Instructions for the task:
Among the lines of the data, copy those that hold "через".

Source data:
::::::

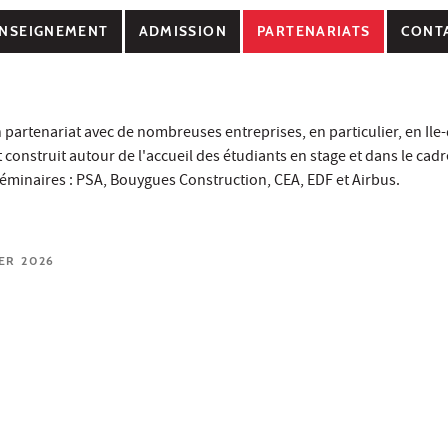
NSEIGNEMENT
ADMISSION
PARTENARIATS
CONT
 partenariat avec de nombreuses entreprises, en particulier, en Ile
 construit autour de l'accueil des étudiants en stage et dans le cadr
éminaires : PSA, Bouygues Construction, CEA, EDF et Airbus.
IER 2026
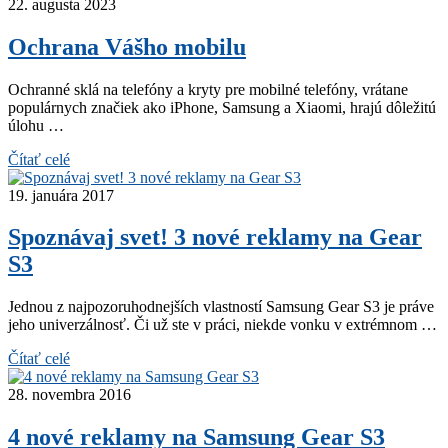
22. augusta 2023
Ochrana Vášho mobilu
Ochranné sklá na telefóny a kryty pre mobilné telefóny, vrátane
populárnych značiek ako iPhone, Samsung a Xiaomi, hrajú dôležitú
úlohu …
Čítať celé
19. januára 2017
Spoznávaj svet! 3 nové reklamy na Gear
S3
Jednou z najpozoruhodnejších vlastností Samsung Gear S3 je práve
jeho univerzálnosť. Či už ste v práci, niekde vonku v extrémnom …
Čítať celé
28. novembra 2016
4 nové reklamy na Samsung Gear S3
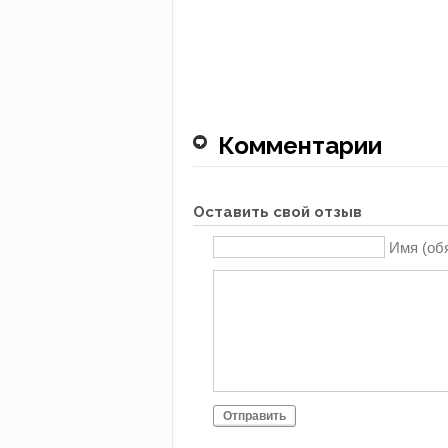
Комментарии
Оставить свой отзыв
Имя (об
Отправить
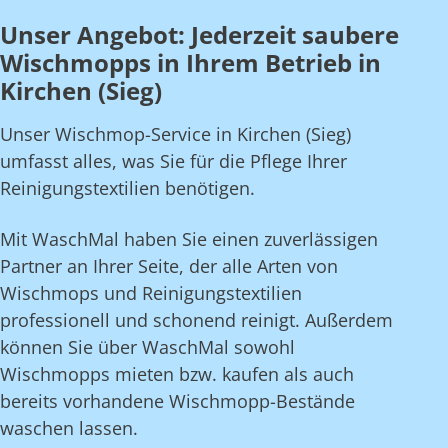
Unser Angebot: Jederzeit saubere
Wischmopps in Ihrem Betrieb in
Kirchen (Sieg)
Unser Wischmop-Service in Kirchen (Sieg)
umfasst alles, was Sie für die Pflege Ihrer
Reinigungstextilien benötigen.
Mit WaschMal haben Sie einen zuverlässigen
Partner an Ihrer Seite, der alle Arten von
Wischmops und Reinigungstextilien
professionell und schonend reinigt. Außerdem
können Sie über WaschMal sowohl
Wischmopps mieten bzw. kaufen als auch
bereits vorhandene Wischmopp-Bestände
waschen lassen.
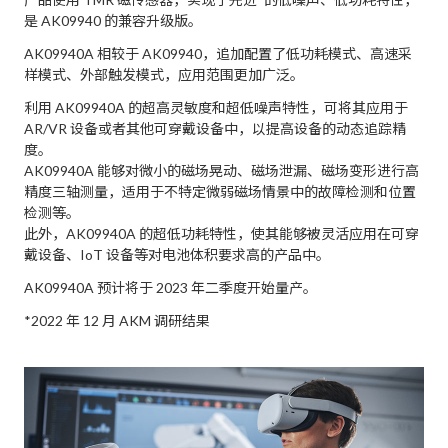
是 AK09940 的兼容升级版。
AK09940A 相较于 AK09940，追加配置了低功耗模式、高速采
样模式、外部触发模式，应用范围更加广泛。
利用 AK09940A 的超高灵敏度和超低噪声特性，可将其应用于
AR/VR 设备或者其他可穿戴设备中，以提高设备的动态追踪精
度。
AK09940A 能够对微小的磁场晃动、磁场泄漏、磁场变形进行高
精度三轴测量，适用于不特定微弱磁场情景中的故障检测和位置
检测等。
此外，AK09940A 的超低功耗特性，使其能够被灵活应用在可穿
戴设备、IoT 设备等对电池体积要求高的产品中。
AK09940A 预计将于 2023 年二季度开始量产。
*2022 年 12 月 AKM 调研结果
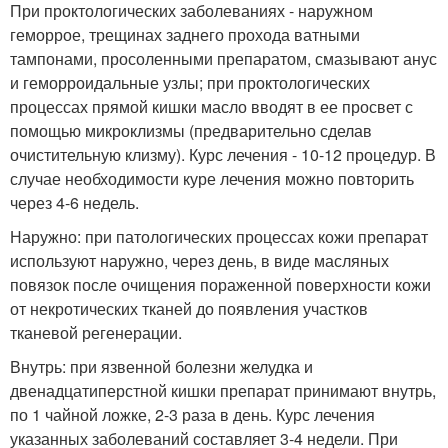
При проктологических заболеваниях - наружном
геморрое, трещинах заднего прохода ватными
тампонами, просоленными препаратом, смазывают анус
и геморроидальные узлы; при проктологических
процессах прямой кишки масло вводят в ее просвет с
помощью микроклизмы (предварительно сделав
очистительную клизму). Курс лечения - 10-12 процедур. В
случае необходимости куре лечения можно повторить
через 4-6 недель.
Наружно: при патологических процессах кожи препарат
используют наружно, через день, в виде масляных
повязок после очищения пораженной поверхности кожи
от некротических тканей до появления участков
тканевой регенерации.
Внутрь: при язвенной болезни желудка и
двенадцатиперстной кишки препарат принимают внутрь,
по 1 чайной ложке, 2-3 раза в день. Курс лечения
указанных заболеваний составляет 3-4 недели. При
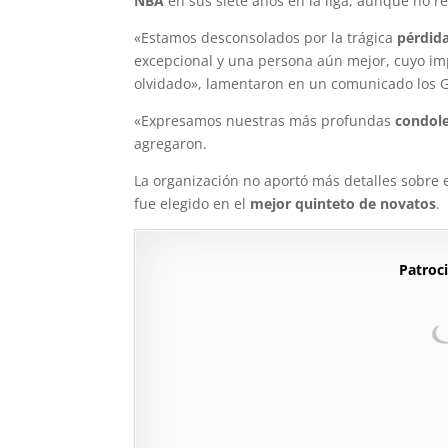
NBA
en sus siete años en la liga, aunque no re
«Estamos desconsolados por la trágica
pérdid
excepcional y una persona aún mejor, cuyo imp
olvidado», lamentaron en un comunicado los Gr
«Expresamos nuestras más profundas
condole
agregaron.
La organización no aportó más detalles sobre 
fue elegido en el
mejor quinteto de novatos
.
Patroci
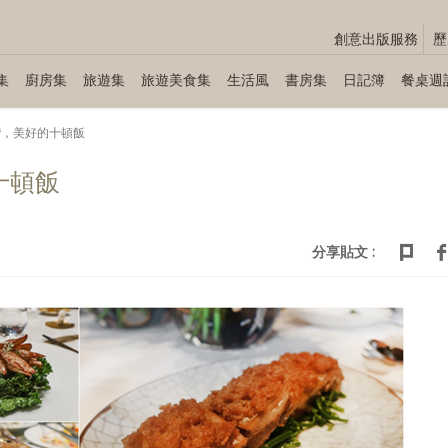
創意出版服務
歷
集
廚房集
旅遊集
旅遊美食集
生活風
書房集
日記簿
餐桌週
台灣，美好的十頓飯
十頓飯
分享貼文 :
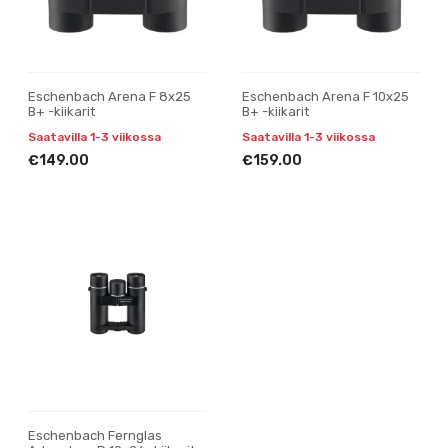
Eschenbach Arena F 8x25
Eschenbach Arena F 10x25
B+ -kiikarit
B+ -kiikarit
Saatavilla 1-3 viikossa
Saatavilla 1-3 viikossa
€149.00
€159.00
Eschenbach Fernglas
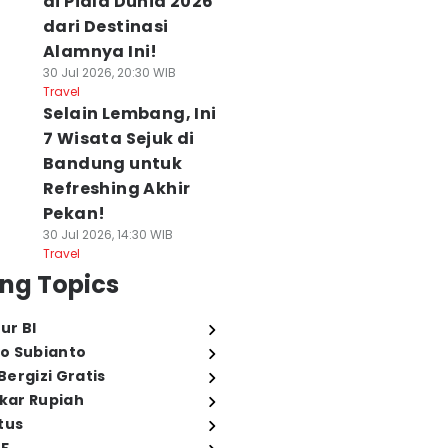
di Piala Dunia 2026
dari Destinasi
Alamnya Ini!
30 Jul 2026, 20:30 WIB
Travel
Selain Lembang, Ini
7 Wisata Sejuk di
Bandung untuk
Refreshing Akhir
Pekan!
30 Jul 2026, 14:30 WIB
Travel
ng Topics
ur BI
o Subianto
ergizi Gratis
ukar Rupiah
tus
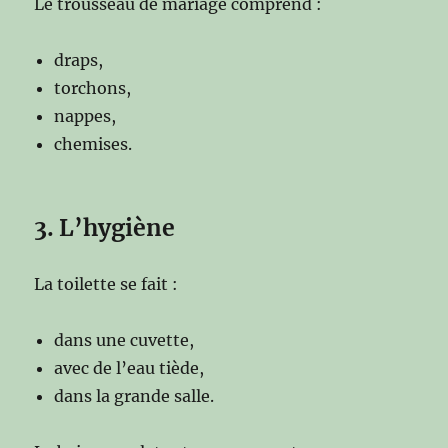
Le trousseau de mariage comprend :
draps,
torchons,
nappes,
chemises.
3. L’hygiène
La toilette se fait :
dans une cuvette,
avec de l’eau tiède,
dans la grande salle.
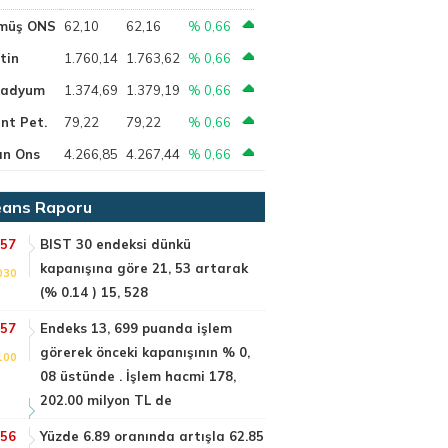
müş ONS
62,10
62,16
% 0,66
tin
1.760,14
1.763,62
% 0,66
ladyum
1.374,69
1.379,19
% 0,66
nt Pet.
79,22
79,22
% 0,66
ın Ons
4.266,85
4.267,44
% 0,66
ans Raporu
:57
BIST 30 endeksi dünkü
kapanışına göre 21, 53 artarak
030
(% 0.14 ) 15, 528
:57
Endeks 13, 699 puanda işlem
görerek önceki kapanışının % 0,
100
08 üstünde . İşlem hacmi 178,
202.00 milyon TL de
:56
Yüzde 6.89 oranında artışla 62.85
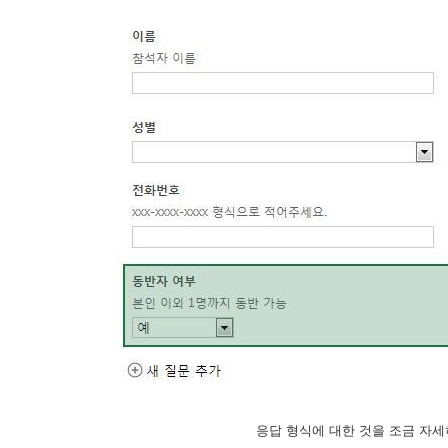
응답 형식에 대한 것을 조금 자세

::::::

Exercise response:
через 4-6 недель.
используют наружно, через день, в виде масляных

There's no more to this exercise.